Reflecting on your question, yes, systems leadership resonates with me. But the difference now, compared to the examples in the piece, is around shared foundational frameworks.
Today, institutions often host multiple frameworks within the same school – you can be trained in either or both – but usually, you specialize. So educational institutions are producing people with training that lacks a shared language or framework for understanding how the world works. That makes bridging these gaps far more difficult than in earlier periods.
Nowadays, the fracturing is evident: so many critical thinkers have sought refuge in the academy alongside their critics, but their students in turn haven’t shared the same experiences that constitute a shared social fabric. I’m left wondering what it looks like to bridge that, when education has historically been the force through which we socialize, normalize, and find bridges.
What advice would you give to emerging leaders, in any position or role within a system, who are focused on driving systemic change?

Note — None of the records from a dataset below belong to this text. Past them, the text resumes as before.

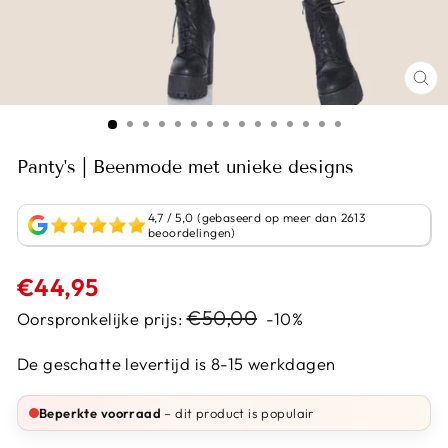
Panty's | Beenmode met unieke designs
4,7 / 5,0 (gebaseerd op meer dan 2613
beoordelingen)
Normale
€44,95
prijs
Sale
€50,00
Oorspronkelijke prijs:
-10%
prijs
De geschatte levertijd is 8-15 werkdagen
Beperkte voorraad
– dit product is populair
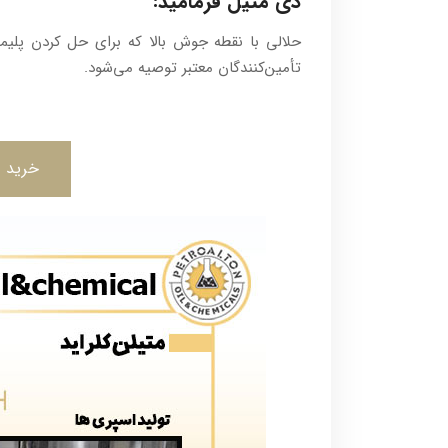
دی متیل فرمامید:
حلالی با نقطه جوش بالا که برای حل کردن پلیمر
تأمین‌کنندگان معتبر توصیه می‌شود.
خرید د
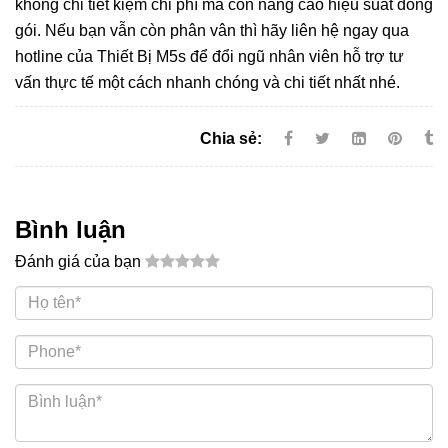
không chỉ tiết kiệm chi phí mà còn nâng cao hiệu suất đóng
gói. Nếu bạn vẫn còn phân vân thì hãy liên hệ ngay qua
hotline của Thiết Bị M5s để đổi ngũ nhân viên hỗ trợ tư
vấn thực tế một cách nhanh chóng và chi tiết nhất nhé.
Chia sẻ:
Bình luận
Đánh giá của bạn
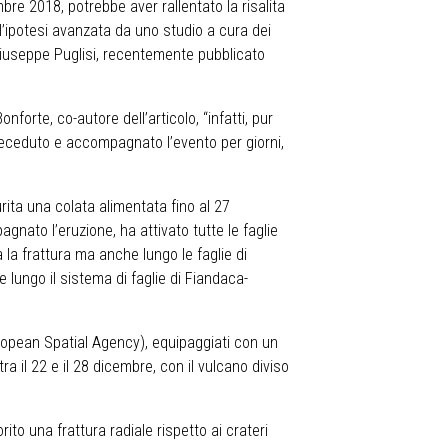
bre 2018, potrebbe aver rallentato la risalita
l’ipotesi avanzata da uno studio a cura dei
 Giuseppe Puglisi, recentemente pubblicato
forte, co-autore dell’articolo, “infatti, pur
preceduto e accompagnato l’evento per giorni,
urita una colata alimentata fino al 27
gnato l’eruzione, ha attivato tutte le faglie
 la frattura ma anche lungo le faglie di
e lungo il sistema di faglie di Fiandaca-
 European Spatial Agency), equipaggiati con un
 il 22 e il 28 dicembre, con il vulcano diviso
to una frattura radiale rispetto ai crateri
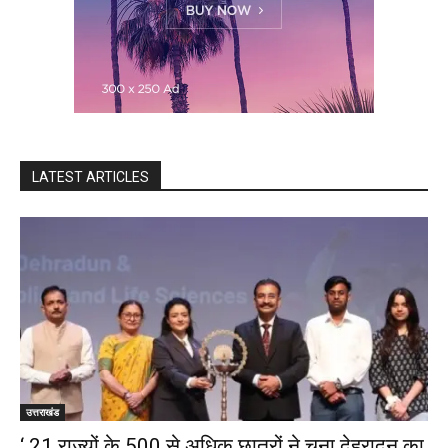
LATEST ARTICLES
उत्तराखंड
‘ 21 राज्यों के 500 से अधिक छात्रों ने चुना देहरादून का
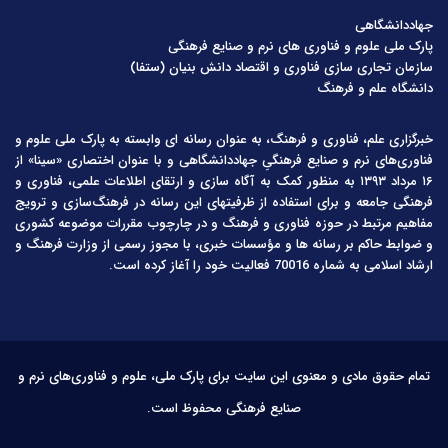
جهاددانشگاهی
پارک ملی علوم و فناوری های نرم و صنایع فرهنگی
سازمان تجاری سازی فناوری و اقتصاد دانش بنیان (ستفا)
دانشگاه علم و فرهنگ
خبرگزاری علم، فناوری و فرهنگ، به عنوان رسانه ای وابسته به پارک ملی علوم و
فناوری‌های نرم و صنایع فرهنگیِ جهاددانشگاهی و با عنوان اختصاری «سینا» از
۱۶ مرداد ۱۳۹۳ به منظور کمک به آگاه سازی و ارتقای اطلاعات علمی، فناوری و
فرهنگی جامعه و برای استفاده از ظرفیتهای این رسانه در فرهنگ‌سازی و ترویج
مفاهیم مرتبط در حوزه فناوری و فرهنگ و در چارچوب مقررات موضوعه کشوری
و ضوابط حاکم بر رسانه ها و مؤسسات خبری، با مجوز رسمی از وزارت فرهنگ و
ارشاد اسلامی به شماره 70016 فعالیت خود را آغاز کرده است.
تمام حقوق مادی و معنوی این سایت برای پارک ملی، علوم و فناوری‌های نرم و
صنایع فرهنگی محفوظ است.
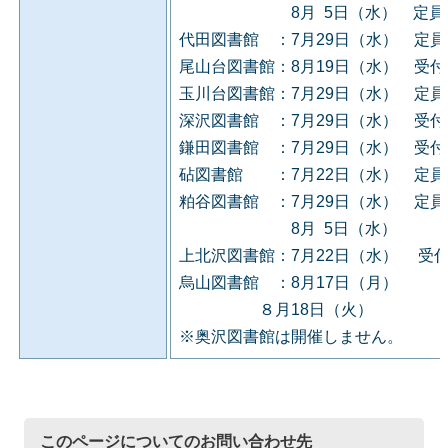
8月 5日（水） 定員に
代田図書館 ：7月29日（水） 定
尾山台図書館：8月19日（水） 受
玉川台図書館：7月29日（水） 定
深沢図書館 ：7月29日（水） 受
鎌田図書館 ：7月29日（水） 受
砧図書館 ：7月22日（水） 定員
粕谷図書館 ：7月29日（水） 定
8月 5日（水）
上北沢図書館：7月22日（水） 受
烏山図書館 ：8月17日（月）
８月18日（火）
※奥沢図書館は開催しません。
このページについてのお問い合わせ先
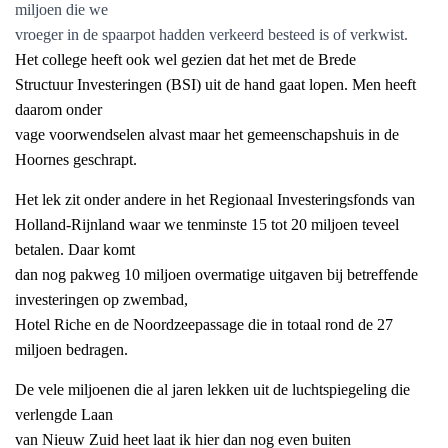
miljoen die we
vroeger in de spaarpot hadden verkeerd besteed is of verkwist.
Het college heeft ook wel gezien dat het met de Brede
Structuur Investeringen (BSI) uit de hand gaat lopen. Men heeft
daarom onder
vage voorwendselen alvast maar het gemeenschapshuis in de
Hoornes geschrapt.
Het lek zit onder andere in het Regionaal Investeringsfonds van
Holland-Rijnland waar we tenminste 15 tot 20 miljoen teveel
betalen. Daar komt
dan nog pakweg 10 miljoen overmatige uitgaven bij betreffende
investeringen op zwembad,
Hotel Riche en de Noordzeepassage die in totaal rond de 27
miljoen bedragen.
De vele miljoenen die al jaren lekken uit de luchtspiegeling die
verlengde Laan
van Nieuw Zuid heet laat ik hier dan nog even buiten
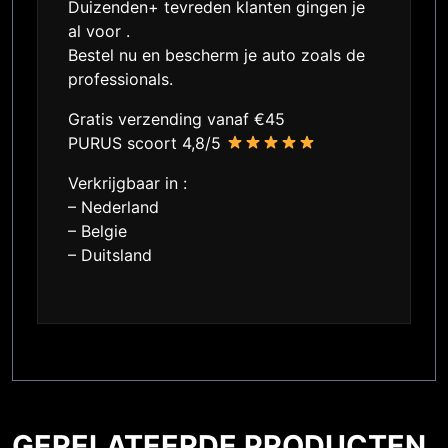
Duizenden+ tevreden klanten gingen je
al voor .
Bestel nu en bescherm je auto zoals de
professionals.
Gratis verzending vanaf €45
PURUS scoort 4,8/5
Verkrijgbaar in :
– Nederland
– Belgie
– Duitsland
GERELATEERDE PRODUCTEN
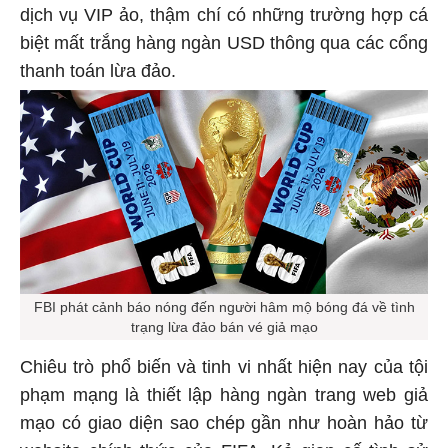
dịch vụ VIP ảo, thậm chí có những trường hợp cá
biệt mất trắng hàng ngàn USD thông qua các cổng
thanh toán lừa đảo.
FBI phát cảnh báo nóng đến người hâm mộ bóng đá về tình
trạng lừa đảo bán vé giả mạo
Chiêu trò phổ biến và tinh vi nhất hiện nay của tội
phạm mạng là thiết lập hàng ngàn trang web giả
mạo có giao diện sao chép gần như hoàn hảo từ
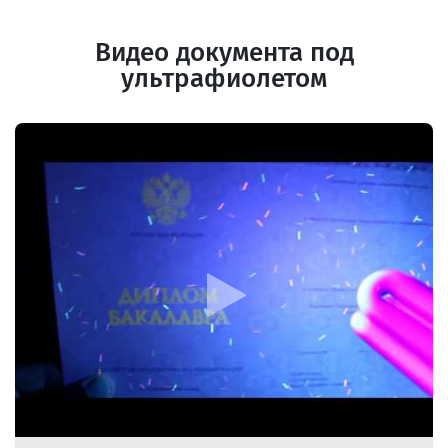
Видео документа под
ультрафиолетом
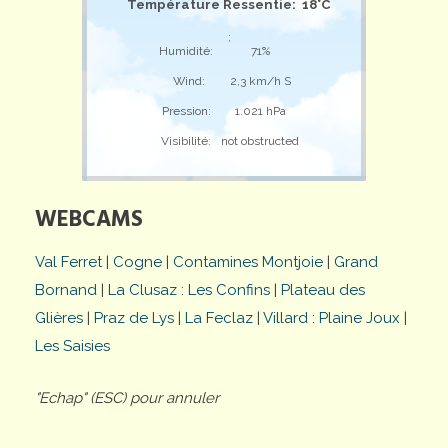
Température Ressentie: 18°C
;
Humidité:
71%
Wind:
2,3 km/h S
Pression:
1.021 hPa
Visibilité:
not obstructed
WEBCAMS
Val Ferret
|
Cogne
|
Contamines Montjoie
|
Grand
Bornand
|
La Clusaz : Les Confins
|
Plateau des
Glières
|
Praz de Lys
|
La Feclaz
|
Villard : Plaine Joux
|
Les Saisies
"Echap" (ESC) pour annuler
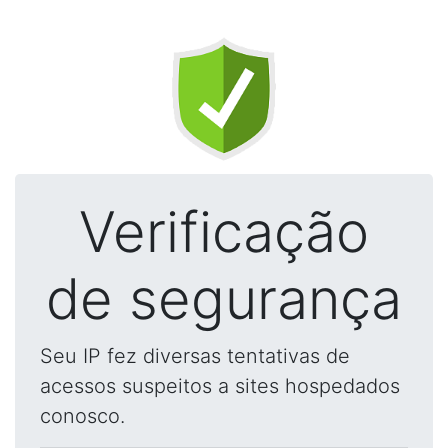
Verificação
de segurança
Seu IP fez diversas tentativas de
acessos suspeitos a sites hospedados
conosco.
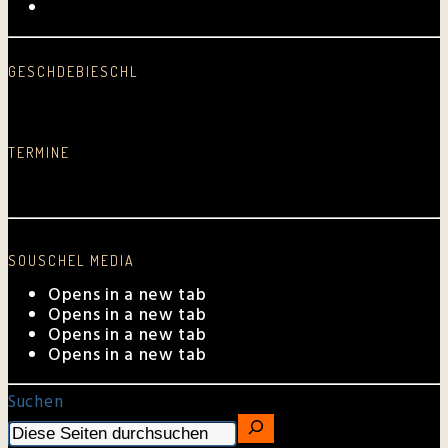
Kurpfalz-Shop
GESCHDEBIESCHL
Schreib was nei…
TERMINE
Aktuelle Auftrittstermine
SOUSCHEL MEDIA
Opens in a new tab
Opens in a new tab
Opens in a new tab
Opens in a new tab
Suchen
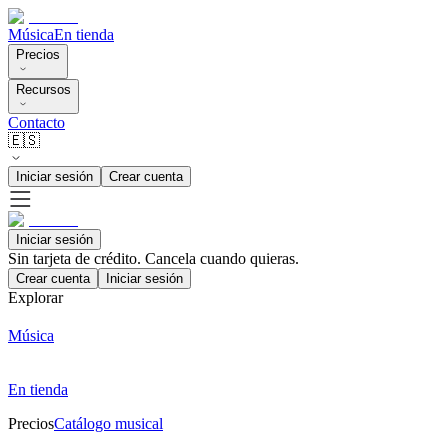
Música
En tienda
Precios
Recursos
Contacto
🇪🇸
Iniciar sesión
Crear cuenta
Iniciar sesión
Sin tarjeta de crédito. Cancela cuando quieras.
Crear cuenta
Iniciar sesión
Explorar
Música
En tienda
Precios
Catálogo musical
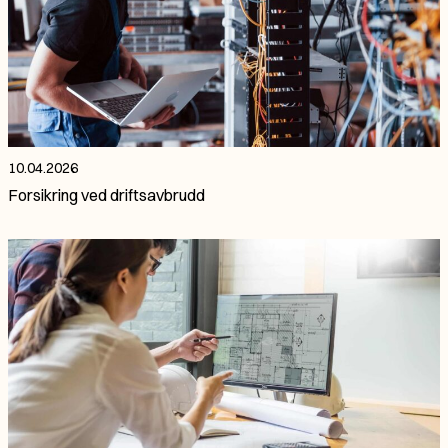
10.04.2026
Forsikring ved driftsavbrudd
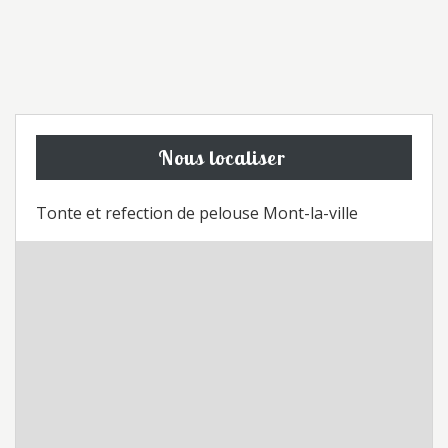
Nous localiser
Tonte et refection de pelouse Mont-la-ville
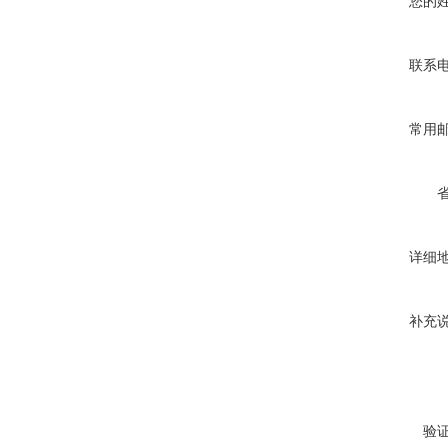
您的
联系
常用
详细
补充
验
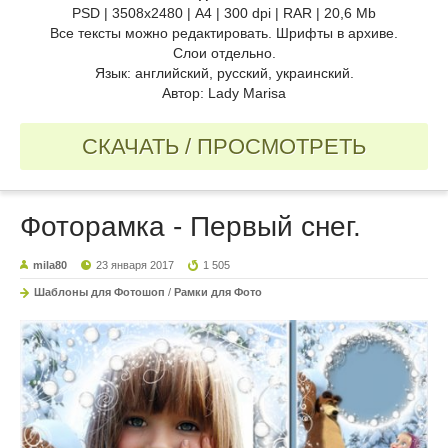
PSD | 3508x2480 | А4 | 300 dpi | RAR | 20,6 Mb
Все тексты можно редактировать. Шрифты в архиве.
Слои отдельно.
Язык: английский, русский, украинский.
Автор: Lady Marisa
СКАЧАТЬ / ПРОСМОТРЕТЬ
Фоторамка - Первый снег.
mila80
23 января 2017
1 505
Шаблоны для Фотошоп
/
Рамки для Фото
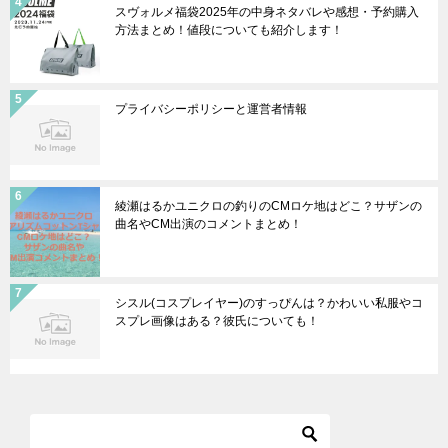
スヴォルメ福袋2025年の中身ネタバレや感想・予約購入
方法まとめ！値段についても紹介します！
プライバシーポリシーと運営者情報
綾瀬はるかユニクロの釣りのCMロケ地はどこ？サザンの
曲名やCM出演のコメントまとめ！
シスル(コスプレイヤー)のすっぴんは？かわいい私服やコ
スプレ画像はある？彼氏についても！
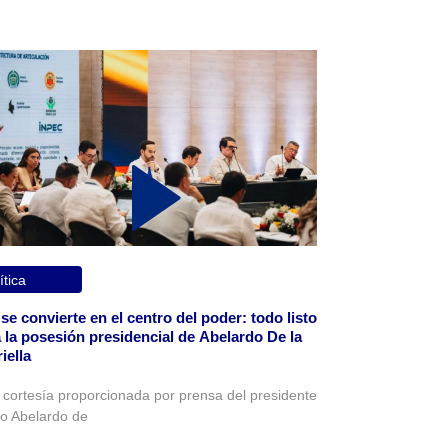
ítica
 se convierte en el centro del poder: todo listo
 la posesión presidencial de Abelardo De la
iella
 cortesía proporcionada por prensa del presidente
to Abelardo de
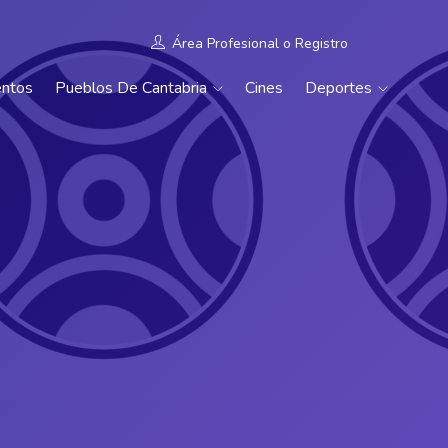
Área Profesional
o
Registro
entos
Pueblos De Cantabria
Cines
Deportes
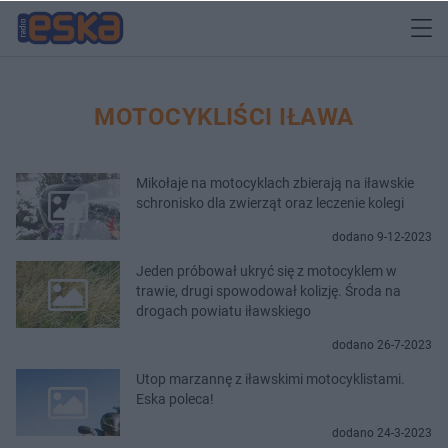
MOTOCYKLIŚCI IŁAWA
Mikołaje na motocyklach zbierają na iławskie
schronisko dla zwierząt oraz leczenie kolegi
dodano 9-12-2023
Jeden próbował ukryć się z motocyklem w
trawie, drugi spowodował kolizję. Środa na
drogach powiatu iławskiego
dodano 26-7-2023
Utop marzannę z iławskimi motocyklistami.
Eska poleca!
dodano 24-3-2023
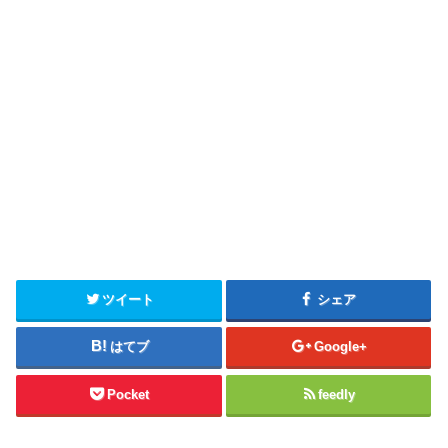
ツイート
シェア
はてブ
Google+
Pocket
feedly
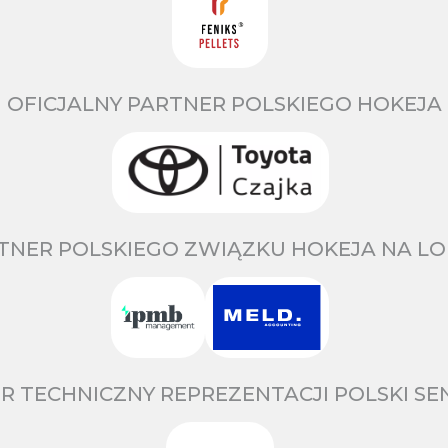
OFICJALNY PARTNER POLSKIEGO HOKEJA
TNER POLSKIEGO ZWIĄZKU HOKEJA NA LO
R TECHNICZNY REPREZENTACJI POLSKI S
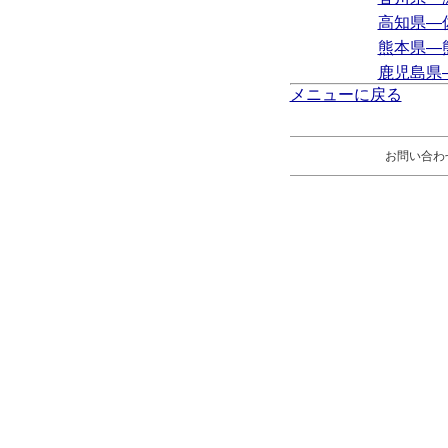
高知県―
熊本県―
鹿児島県
メニューに戻る
お問い合わ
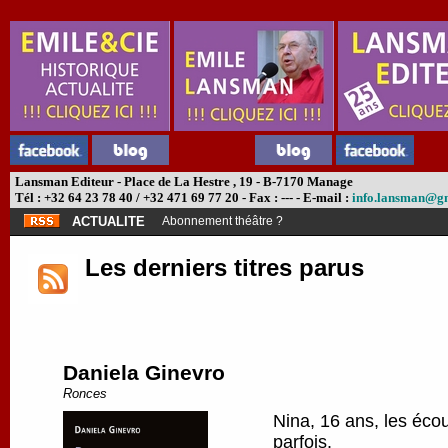
Lansman Editeur - Place de La Hestre , 19 - B-7170 Manage
Tél : +32 64 23 78 40 / +32 471 69 77 20 - Fax : --- - E-mail :
info.lansman@g
ACTUALITE
Abonnement théâtre ?
Les derniers titres parus
Daniela Ginevro
Ronces
Nina, 16 ans, les écou
parfois.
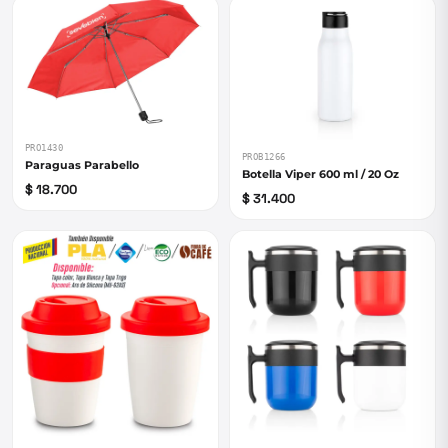
PRO1430
PROB1266
Paraguas Parabello
Botella Viper 600 ml / 20 Oz
$ 18.700
$ 31.400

I think the oldest answer in the book to this question is: find allies. Find allies you can be open and honest with, who allow you to feel seen and heard as you fight whatever fight that might be.
Alongside that, I’d say it’s crucial to do the inner work around clarity of self. As someone responsible for stewarding a community, I felt responsible for what I would call a “third space” – a space for people that was neither work nor home, but a communal space, like what might previously have been a community center, a church, a pub, a bar, a gym. The Turing Way was a third space, and I was its facilitator. That came with enormous responsibility, but it took me a long time to realize that facilitators of third spaces themselves need a “third space” – a place where you can exist outside of the role, and be seen and engaged with in a different way.
Part of that work is also recognizing that to steward collective and individual voices around you, it’s important to disentangle your own voice from the community. For me, that meant entering different ecosystems – turning toward computational artists, freedivers, people completely outside of the academy. In those environments, I found a version of myself separate from the ecosystems I was trying to change. That helped me uncouple my ego from whether change happened, which was extremely important.
Ecosystem work is long, difficult, and slow. I realized that if I got caught up in the needs of the people I was supporting – or attached myself to controlling particular outcomes – it would make me deeply unhappy. And if I were unhappy while trying to steward a happy community, that cognitive dissonance could have made me implode. So, the tactics I learned were: find allies, do the inner work, separate your voice and ego from the system, and give yourself space outside the ecosystem to sustain yourself.